Linear Mode Connectivity and the Lottery Ticket Hypothesis
Jonathan Frankle, Gintare Karolina Dziugaite, Daniel M. Roy, Michael Carbin
TL;DR
The paper introduces instability analysis to ask whether SGD noise steers neural network training toward the same minimum. It demonstrates that standard vision models become stable to SGD noise early in training, yielding linear mode connectivity between networks trained with different data orders or augmentations. Applying this framework to Iterative Magnitude Pruning (IMP) clarifies when sparse subnetworks (lottery tickets) can train to full accuracy: matching subnetworks exist only when they are stable to SGD noise, which can occur at initialization for small models or early in training for large ones. Extending IMP with rewinding enables discovering matching subnetworks in large-scale settings, linking lottery-ticket phenomena to optimization dynamics and suggesting pruning opportunities earlier in training.
Abstract
We study whether a neural network optimizes to the same, linearly connected minimum under different samples of SGD noise (e.g., random data order and augmentation).
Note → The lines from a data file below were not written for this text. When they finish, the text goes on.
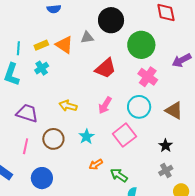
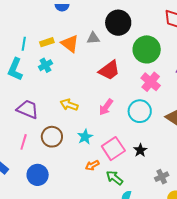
pink square: (124, 135) -> (113, 149), moved
black star: (166, 146) -> (140, 150), moved

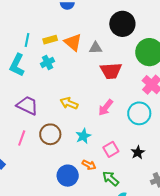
gray triangle: (93, 38) -> (95, 48), moved
red trapezoid: (109, 70) -> (111, 71), turned 30
pink square: (113, 149) -> (111, 149), size x0.7
orange arrow: (92, 165) -> (89, 165), turned -128
blue circle: (38, 175) -> (68, 176), moved

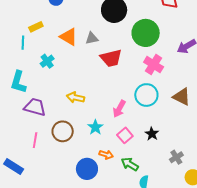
yellow rectangle: (50, 40) -> (36, 27), moved
cyan L-shape: (17, 65) -> (18, 82), moved
pink arrow: (106, 107) -> (119, 109), moved

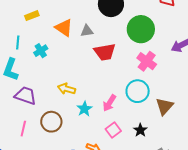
cyan line: (23, 43) -> (18, 43), moved
brown triangle: (182, 97) -> (164, 106), moved, turned 42
cyan star: (95, 127) -> (84, 109), moved

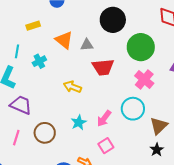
yellow arrow: (67, 89) -> (72, 87), moved
black star: (140, 130) -> (157, 150), moved

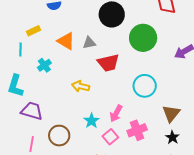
cyan line: (17, 51) -> (20, 49), moved
pink cross: (144, 79) -> (137, 130), moved, turned 36
cyan circle: (133, 109) -> (145, 86), moved
pink square: (106, 146) -> (110, 137), moved

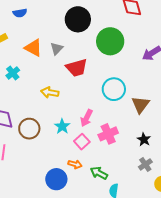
gray triangle: (89, 43) -> (57, 49), turned -32
brown triangle: (171, 113) -> (140, 105), moved
brown circle: (59, 136) -> (29, 129), moved

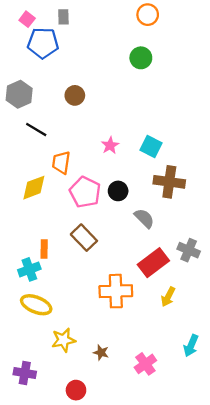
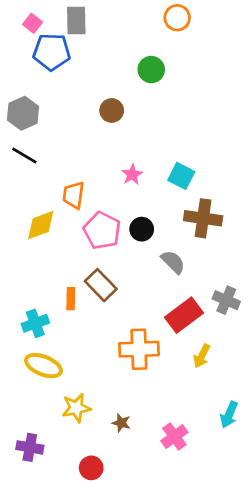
gray rectangle: (63, 17) -> (76, 20), size x1.5
green circle: (141, 58) -> (151, 70), moved
brown circle: (75, 95) -> (112, 110), moved
black line: (36, 130) -> (24, 156), moved
orange rectangle: (44, 249) -> (71, 299), moved

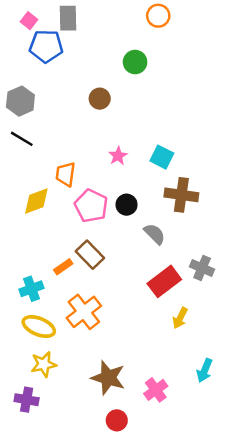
orange rectangle: (71, 299) -> (63, 267), turned 54
orange cross: (139, 349) -> (84, 312), moved, turned -36
yellow star: (76, 408) -> (44, 364), moved
brown star: (121, 423) -> (108, 378), size x2.0
red circle: (91, 468) -> (117, 420), moved

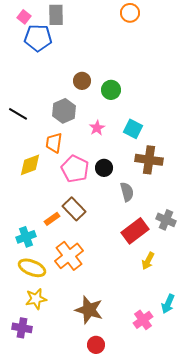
green circle: (135, 62) -> (111, 90), moved
gray hexagon: (20, 101) -> (64, 111), moved
gray semicircle: (155, 234) -> (127, 192), turned 30
pink cross: (156, 390) -> (143, 320), moved

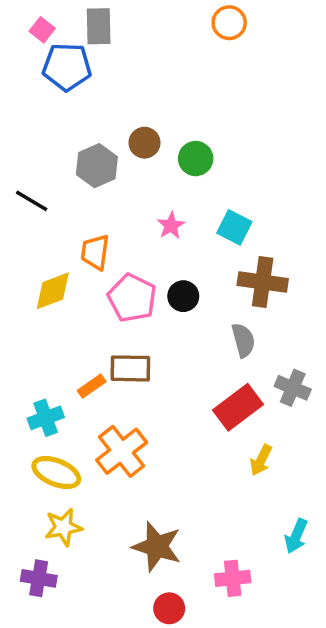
gray hexagon: (64, 111) -> (97, 166), moved
gray semicircle: (127, 192) -> (243, 340), moved
brown rectangle: (74, 209) -> (130, 368), turned -45
pink cross: (143, 320) -> (233, 578), moved, turned 30

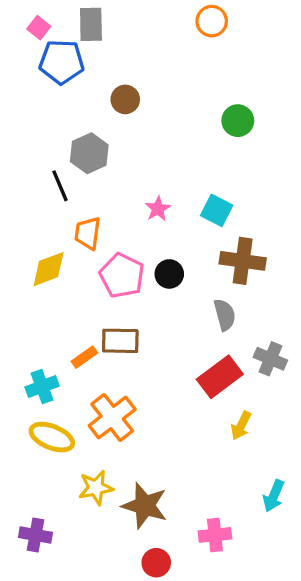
brown circle: (144, 143) -> (125, 99), moved
green circle: (196, 159) -> (238, 121), moved
black line: (32, 201) -> (60, 186), moved, turned 36
yellow star: (63, 527) -> (96, 488), moved

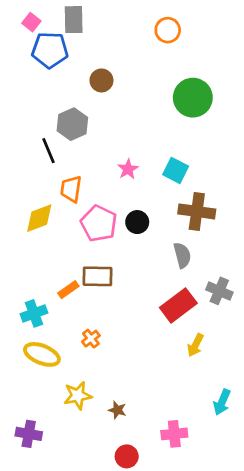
orange circle: (212, 21) -> (168, 30), moved
green circle: (238, 121) -> (193, 98), size x1.5
orange cross: (112, 418) -> (91, 339), size x0.5
brown star: (145, 506) -> (117, 410), size x0.5

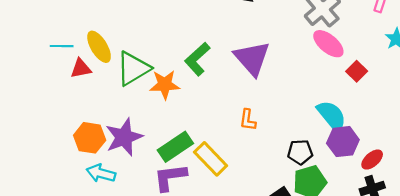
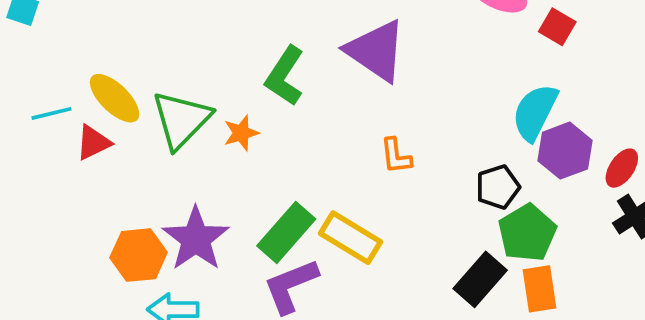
orange star: (165, 85) -> (241, 133), size x0.7
cyan semicircle: (332, 116) -> (535, 112), turned -100

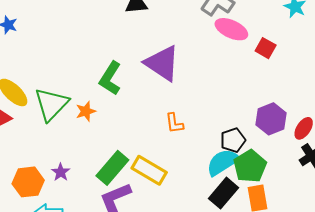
cyan semicircle: (535, 112) -> (223, 162), moved, turned 32
purple star: (196, 239) -> (61, 172), size x0.5

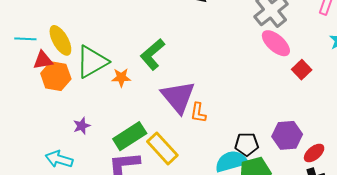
purple triangle: (162, 63) -> (178, 97), moved
orange hexagon: (28, 182) -> (56, 76), moved

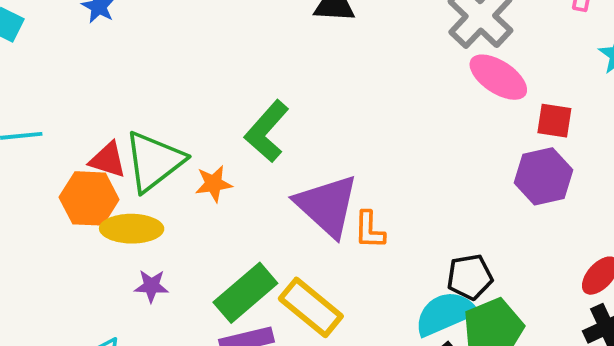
yellow ellipse: (60, 40) -> (132, 229), moved, turned -52
red triangle: (43, 60) -> (108, 160), moved, turned 35
red square: (302, 70) -> (554, 121), turned -30
purple star: (82, 126) -> (151, 286), turned 30
purple hexagon: (287, 135) -> (543, 176), moved

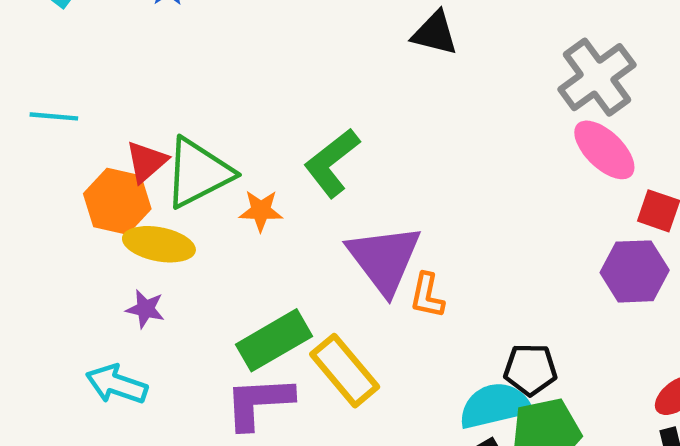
red triangle: (108, 160) -> (146, 162), turned 51
purple star: (151, 286) -> (145, 309), moved

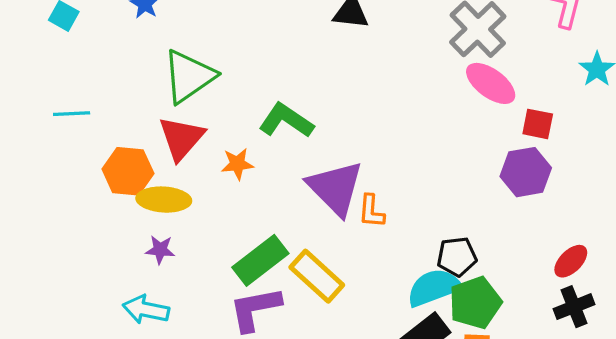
red triangle: (146, 162) -> (181, 138), moved, size x1.4
green L-shape: (332, 163) -> (286, 121), turned 80
green triangle: (198, 173) -> (189, 76), moved

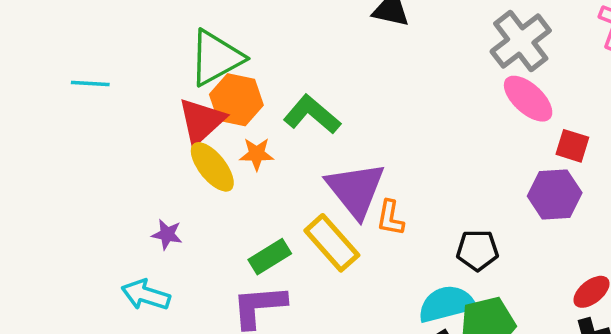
orange hexagon: (128, 171) -> (236, 100), moved
yellow ellipse: (164, 200) -> (212, 167), moved, turned 42
black pentagon: (457, 257) -> (477, 250), moved
green rectangle: (260, 260) -> (270, 257), size x0.7
yellow rectangle: (317, 276) -> (332, 243), moved

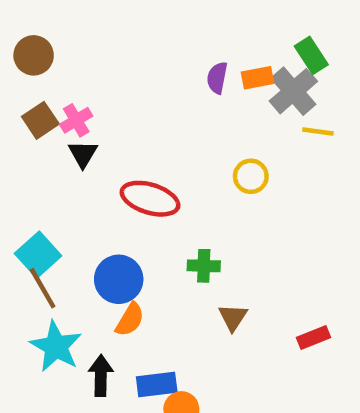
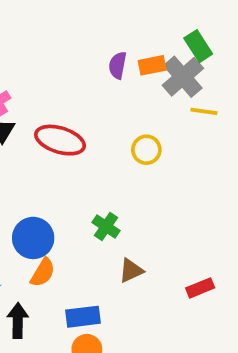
red ellipse: (150, 199) -> (60, 140), moved
green cross: (204, 266) -> (106, 226), turned 32
brown triangle: (233, 317) -> (131, 271), turned 32
blue rectangle: (157, 385) -> (83, 317), moved

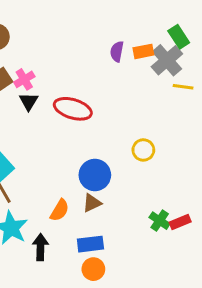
yellow circle: (146, 150) -> (143, 150), moved
green cross: (106, 226) -> (160, 221), moved
blue circle: (33, 238) -> (95, 175), moved
brown triangle: (131, 271) -> (92, 203), moved

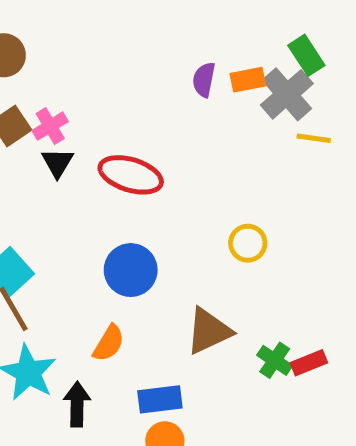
blue circle: (95, 175) -> (131, 270), moved
brown triangle: (92, 203) -> (209, 331), moved, size x1.5

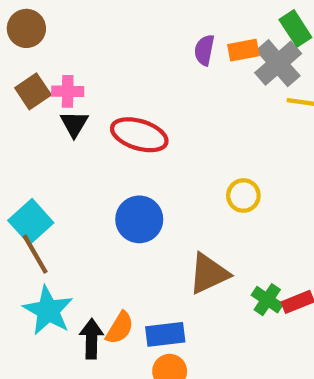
pink cross: (50, 126) -> (68, 91), turned 32
orange semicircle: (109, 343) -> (120, 328), moved

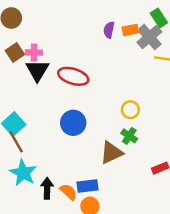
black triangle: (74, 124) -> (37, 70), size x1.5
green cross: (267, 300) -> (129, 136), moved
orange semicircle: (120, 328) -> (68, 192), moved, turned -78

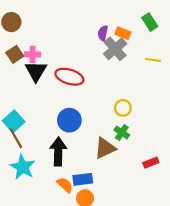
orange rectangle: (130, 30) -> (123, 33), turned 32
gray cross: (149, 37) -> (115, 49), moved
black arrow: (47, 188) -> (58, 151), moved, size x1.4

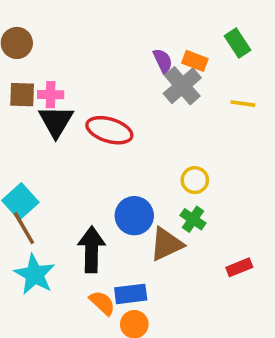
purple semicircle: (103, 33) -> (163, 61), turned 144
brown square: (15, 54) -> (22, 95), turned 36
blue circle: (69, 120) -> (134, 216), moved

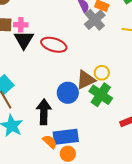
green cross: (193, 219) -> (101, 95), size x1.6
brown triangle: (166, 244) -> (86, 80), moved
blue rectangle: (131, 294) -> (66, 137), size x1.4

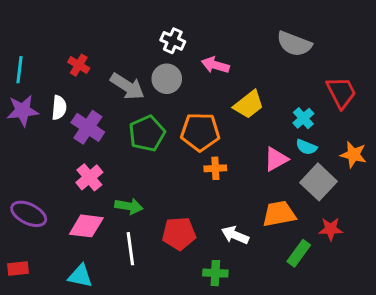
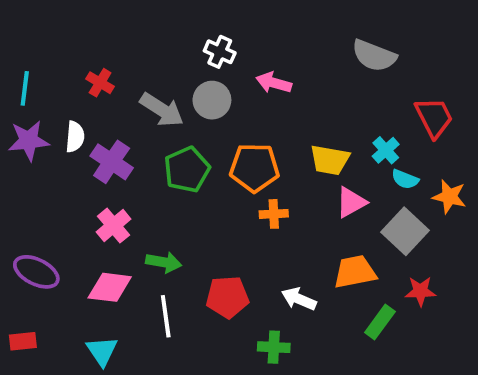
yellow trapezoid: (249, 105) -> (330, 160), moved, turned 48
cyan semicircle: (306, 147) -> (405, 179), moved
cyan triangle: (80, 276) -> (102, 351), turned 44

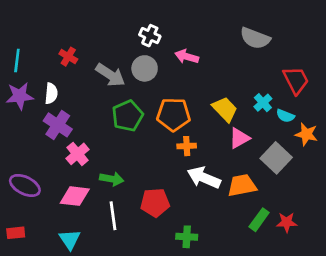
yellow trapezoid: (330, 160) -> (225, 109), turned -144
purple cross: (112, 162) -> (58, 125), moved
cyan semicircle: (405, 179) -> (285, 116), moved
red star: (420, 291) -> (287, 222), moved
white arrow: (299, 299) -> (204, 178), moved, size x1.4

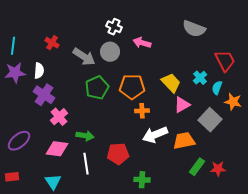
cyan semicircle: (285, 116) -> (217, 88), turned 88
white arrow: (204, 178) -> (155, 135), turned -45
purple ellipse: (25, 185) -> (19, 141), turned -65

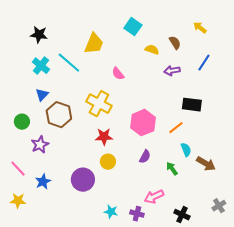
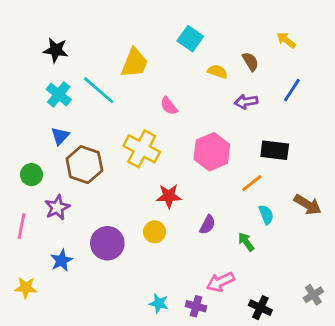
pink hexagon: (143, 123) -> (212, 152), moved
red star: (104, 137) -> (169, 196), moved
brown arrow: (206, 164) -> (308, 205), moved
pink line: (18, 169) -> (21, 226), moved, turned 54
purple circle: (83, 180) -> (107, 243), moved

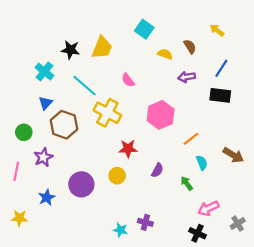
black star: (56, 50) -> (70, 50), moved
cyan line: (99, 90) -> (85, 86), moved
black rectangle: (275, 150) -> (220, 95), moved
pink arrow: (220, 282) -> (208, 208), moved
purple cross: (196, 306) -> (145, 222), moved

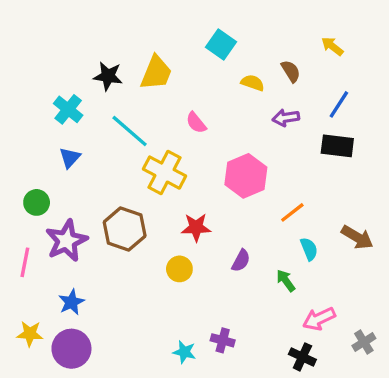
brown hexagon: (64, 125) -> (125, 229), moved
purple star: (43, 157) -> (66, 241), size x1.4
purple circle: (81, 184) -> (71, 349), moved

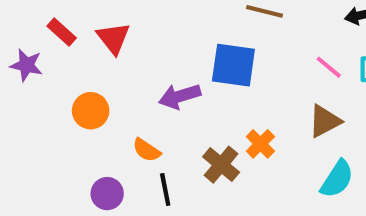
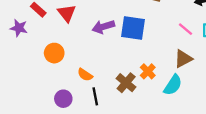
purple arrow: (180, 96) -> (103, 27), moved
cyan semicircle: (337, 179) -> (173, 85), moved

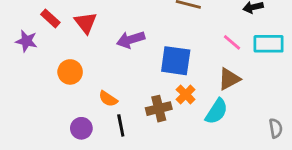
blue square: (133, 28) -> (176, 61), moved
brown cross: (126, 83) -> (159, 109), turned 36

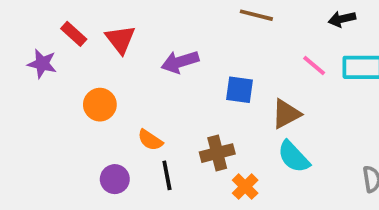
blue square: (176, 61) -> (240, 90), size x0.7
brown triangle: (229, 79) -> (286, 114), moved
orange cross: (186, 94) -> (245, 187), moved
cyan semicircle: (217, 111) -> (294, 157), turned 104

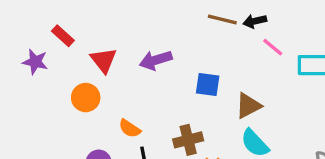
black arrow: (342, 19) -> (255, 21), moved
red triangle: (120, 39) -> (104, 60), moved
pink line: (314, 65) -> (273, 47), moved

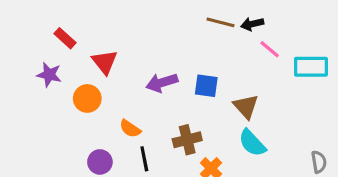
purple arrow: (156, 60) -> (162, 83), moved
purple star: (35, 62) -> (49, 75), moved
brown triangle: (248, 106) -> (246, 106), turned -44

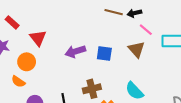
brown triangle: (246, 106) -> (136, 49), moved
orange semicircle: (130, 129) -> (18, 82), moved

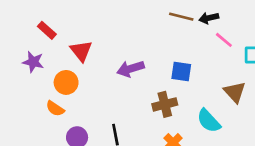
brown triangle: (136, 49) -> (235, 92), moved
blue square: (104, 54) -> (181, 71), moved
brown cross: (92, 89) -> (165, 104), moved

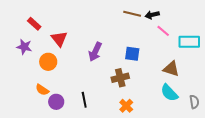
purple arrow: (131, 69) -> (95, 52), turned -48
brown triangle: (235, 92) -> (171, 69), turned -30
orange semicircle: (55, 109) -> (42, 90), moved
cyan semicircle: (209, 121) -> (169, 93), moved

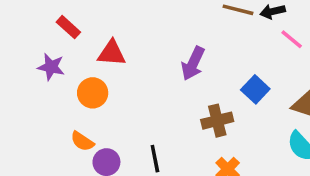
red triangle: (59, 39) -> (112, 53), turned -48
purple arrow: (95, 52) -> (193, 63), moved
blue square: (132, 54) -> (255, 89), moved, turned 35

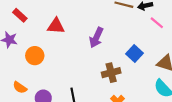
red triangle: (112, 53) -> (56, 26), moved
orange semicircle: (82, 141) -> (20, 87), moved

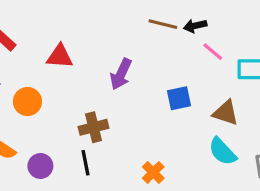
blue square: (135, 54) -> (179, 98), turned 35
brown cross: (111, 73) -> (94, 127), moved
We find that standard vision models become stable to SGD noise in this way early in training. From then on, the outcome of optimization is determined to a linearly connected region. We use this technique to study iterative magnitude pruning (IMP), the procedure used by work on the lottery ticket hypothesis to identify subnetworks that could have trained in isolation to full accuracy. We find that these subnetworks only reach full accuracy when they are stable to SGD noise, which either occurs at initialization for small-scale settings (MNIST) or early in training for large-scale settings (ResNet-50 and Inception-v3 on ImageNet).